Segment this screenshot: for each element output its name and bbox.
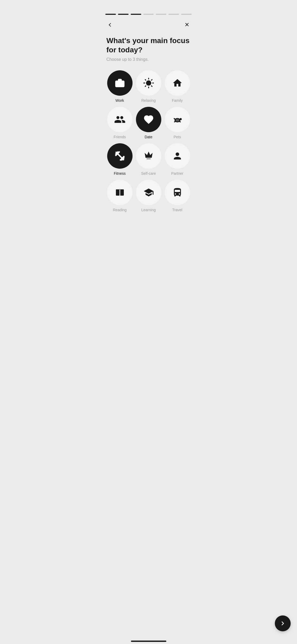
option-pets[interactable]: Pets [164,107,191,139]
option-label-friends: Friends [114,135,126,139]
svg-point-12 [180,118,182,120]
progress-segment-7 [181,14,192,15]
option-relaxing[interactable]: Relaxing [135,70,162,103]
option-friends[interactable]: Friends [106,107,133,139]
svg-line-10 [151,80,152,80]
option-fitness[interactable]: Fitness [106,143,133,176]
progress-bar [99,14,198,15]
option-label-travel: Travel [172,208,182,212]
option-circle-travel [165,180,190,205]
option-circle-date [136,107,161,132]
option-label-partner: Partner [171,171,183,176]
option-label-work: Work [115,98,124,103]
svg-rect-0 [115,81,124,87]
progress-segment-1 [105,14,116,15]
option-circle-learning [136,180,161,205]
option-label-pets: Pets [173,135,181,139]
option-circle-relaxing [136,70,161,96]
navigation-bar: ✕ [99,16,198,34]
option-circle-work [107,70,133,96]
progress-segment-2 [118,14,129,15]
page-title: What's your main focus for today? [106,36,191,54]
svg-line-5 [145,80,146,80]
close-button[interactable]: ✕ [182,20,192,30]
svg-point-13 [176,119,179,122]
close-icon: ✕ [185,22,189,28]
option-partner[interactable]: Partner [164,143,191,176]
progress-segment-4 [143,14,154,15]
option-selfcare[interactable]: Self-care [135,143,162,176]
svg-rect-18 [120,189,124,195]
option-circle-fitness [107,143,133,169]
option-circle-reading [107,180,133,205]
option-date[interactable]: Date [135,107,162,139]
svg-line-6 [151,86,152,86]
option-label-learning: Learning [141,208,156,212]
options-grid: Work Relaxing [106,70,191,212]
option-circle-selfcare [136,143,161,169]
main-content: What's your main focus for today? Choose… [99,34,198,246]
option-circle-pets [165,107,190,132]
chevron-left-icon [109,23,112,27]
progress-segment-3 [131,14,141,15]
option-reading[interactable]: Reading [106,180,133,212]
option-learning[interactable]: Learning [135,180,162,212]
option-family[interactable]: Family [164,70,191,103]
option-circle-friends [107,107,133,132]
back-button[interactable] [105,20,115,30]
option-label-date: Date [145,135,153,139]
svg-line-9 [145,86,146,86]
svg-point-2 [146,81,151,85]
option-circle-family [165,70,190,96]
option-label-reading: Reading [113,208,126,212]
option-label-fitness: Fitness [114,171,126,176]
progress-segment-6 [168,14,179,15]
option-work[interactable]: Work [106,70,133,103]
page-subtitle: Choose up to 3 things. [106,57,191,62]
option-label-relaxing: Relaxing [141,98,155,103]
option-travel[interactable]: Travel [164,180,191,212]
option-label-selfcare: Self-care [141,171,156,176]
svg-rect-17 [116,189,119,195]
option-label-family: Family [172,98,183,103]
option-circle-partner [165,143,190,169]
progress-segment-5 [156,14,166,15]
status-bar [99,0,198,12]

What is being asked –
Your copy should match every entry above exactly and contain no pictures.

Exercise output –
Segment this screenshot: for each element output its name and bbox.
option-pets[interactable]: Pets [164,107,191,139]
option-label-friends: Friends [114,135,126,139]
svg-point-12 [180,118,182,120]
progress-segment-7 [181,14,192,15]
option-relaxing[interactable]: Relaxing [135,70,162,103]
option-friends[interactable]: Friends [106,107,133,139]
svg-line-10 [151,80,152,80]
option-fitness[interactable]: Fitness [106,143,133,176]
progress-bar [99,14,198,15]
option-label-travel: Travel [172,208,182,212]
option-circle-travel [165,180,190,205]
option-circle-date [136,107,161,132]
option-label-partner: Partner [171,171,183,176]
option-label-work: Work [115,98,124,103]
svg-rect-0 [115,81,124,87]
progress-segment-1 [105,14,116,15]
option-circle-learning [136,180,161,205]
option-label-pets: Pets [173,135,181,139]
option-circle-relaxing [136,70,161,96]
navigation-bar: ✕ [99,16,198,34]
option-circle-work [107,70,133,96]
progress-segment-2 [118,14,129,15]
page-title: What's your main focus for today? [106,36,191,54]
svg-line-5 [145,80,146,80]
close-button[interactable]: ✕ [182,20,192,30]
svg-point-13 [176,119,179,122]
close-icon: ✕ [185,22,189,28]
option-partner[interactable]: Partner [164,143,191,176]
progress-segment-4 [143,14,154,15]
option-selfcare[interactable]: Self-care [135,143,162,176]
svg-rect-18 [120,189,124,195]
option-circle-fitness [107,143,133,169]
option-circle-reading [107,180,133,205]
option-date[interactable]: Date [135,107,162,139]
svg-line-6 [151,86,152,86]
option-label-learning: Learning [141,208,156,212]
options-grid: Work Relaxing [106,70,191,212]
option-circle-selfcare [136,143,161,169]
main-content: What's your main focus for today? Choose… [99,34,198,246]
option-circle-pets [165,107,190,132]
chevron-left-icon [109,23,112,27]
progress-segment-3 [131,14,141,15]
option-reading[interactable]: Reading [106,180,133,212]
option-learning[interactable]: Learning [135,180,162,212]
option-family[interactable]: Family [164,70,191,103]
option-circle-friends [107,107,133,132]
back-button[interactable] [105,20,115,30]
option-label-date: Date [145,135,153,139]
svg-line-9 [145,86,146,86]
svg-point-2 [146,81,151,85]
option-circle-family [165,70,190,96]
option-label-reading: Reading [113,208,126,212]
option-label-fitness: Fitness [114,171,126,176]
progress-segment-6 [168,14,179,15]
option-work[interactable]: Work [106,70,133,103]
page-subtitle: Choose up to 3 things. [106,57,191,62]
option-label-relaxing: Relaxing [141,98,155,103]
option-travel[interactable]: Travel [164,180,191,212]
option-label-selfcare: Self-care [141,171,156,176]
svg-rect-17 [116,189,119,195]
option-label-family: Family [172,98,183,103]
option-circle-partner [165,143,190,169]
progress-segment-5 [156,14,166,15]
status-bar [99,0,198,12]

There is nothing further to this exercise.